Riprendiamo dal FOGLIO di oggi, 03/04/2026, a pag. VIII, con il titolo "La voce affidabile di Vahid Online e Nasrin Sotoudeh di nuovo in carcere", la cronaca di Tatiana Boutourline.

Tatiana Boutourline
Roma. “Li colpiremo molto duramente nelle prossime due o tre settimane, li riporteremo all’età della pietra a cui appartengono”, ha detto il presidente americano Donald Trump mercoledì, nel suo primo discorso alla nazione dall’inizio della guerra contro l’Iran. Non sono trascorsi nemmeno tre mesi dal suo “l’aiuto sta arrivando” rivolto ai manifestanti iraniani il 13 gennaio e la distinzione tra la Repubblica islamica e l’Iran pare già evaporata, forse momentaneamente o forse no, rischiano di esserci chissà quanti altri andirivieni di Trump su questo punto, e non si tratta di un cavillo: per 90 milioni di iraniani, schiacciati tra la paura delle bombe e la paura del regime, la questione è sostanziale.

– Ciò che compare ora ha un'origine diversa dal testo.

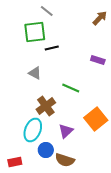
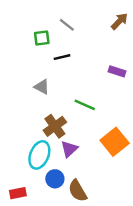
gray line: (47, 11) -> (67, 25), moved
green square: (35, 32) -> (42, 38), size x0.6
purple triangle: (66, 131) -> (69, 149), moved
brown semicircle: (65, 160) -> (78, 191), turned 42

Iraniani come Nasrin Sotoudeh, l’avvocata che non si è mai tirata indietro davanti alle cause impossibili intentate dai tribunali rivoluzionari contro bahai, giornalisti, dissidenti, manifestanti, minorenni condannati a morte e bambini abusati. Nasrin che ha sempre dubitato dell’utilità della guerra, e che, pochi giorni fa, diceva a Iran Wire: “Un regime che intona slogan di morte contro questo e quell’altro paese da mezzo secolo, ci ha infine messi tutti davanti alla morte”. Nasrin che ha già trascorso più di sei anni in carcere, che ha un cuore ballerino e un marito, Reza, che è finito a Evin per il suo attivismo, Nasrin che mercoledì notte, per l’ennesima volta, è stata arrestata. “Hanno confiscato il suo computer e il suo telefono. Nessuno sa ancora dove sia stata portata e quale apparato di sicurezza l’abbia presa in custodia”, ha detto ieri la figlia Mehraveh.
Sempre ieri, dopo giorni di torture e un processo-farsa che lo ha etichettato come “elemento terrorista del nemico” è stato un ucciso un manifestante diciottenne, Amirhossein Hatami. Aveva gli occhi scuri e una cascata di riccioli che gli cadevano sulla fronte. Nel dossier che ha portato alla sua condanna si legge che è stato catturato mentre lanciava sassi contro il perimetro di un’installazione militare. Altri sei uomini rischiano di fare presto la stessa fine.
Nel frattempo nel mondo parallelo della televisione di stato scorrono le immagini di comandanti che replicano alle offese di Trump e accarezzano missili nelle città sotterranee e agli iraniani, isolati tanto dal blackout di internet, quanto dall’indifferenza internazionale, non resta che osservare il cielo confidando in Vahid. Perché in questi giorni d’angoscia, macerie e sospensione in cui è difficile distinguere il vero dal verosimile e il verosimile dal falso, la voce di Vahid Online si è imposta come una delle poche fonti affidabili di informazioni verificate e soprattutto non censurate.
Quello che distingue la piattaforma di Vahid nel flusso di video che emergono dall’Iran nonostante i filtri del regime non è la velocità con cui vengono trasmessi, ma l’affidabilità. “Mi fido solo dei video che ricevo direttamente – ha spiegato a gennaio mentre documentava i massacri – Non riposto contenuti virali, c’è già chi lo fa”. Vahid per favore pubblica questo, Vahid è successo quest’altro, lo avvisano come se conoscessero l’uomo che si nasconde dietro lo pseudonimo. Attraverso un algoritmo che ha gradualmente affinato, Vahid controlla la veridicità delle immagini e dal Maryland, dove vive dal 2010, le geolocalizza. La reputazione che si è guadagnato in dieci anni di lavoro infaticabile in cui, nonostante le minacce, ha continuato a pubblicare i contenuti che i media di regime sopprimono, fa sì che chi, in Iran, riesce a mettere insieme messaggi di testo, foto, audio e video, si rivolga a lui affinché vedano la luce. Sono immagini di violenze, di strike, di jet in volo, di crolli, a cui viene quasi sempre affiancata una marca temporale. Immagini che spesso salvano la vita, come in un caso recente in cui due utenti sono scampati alla morte attraverso le informazioni condivise da Vahid Online.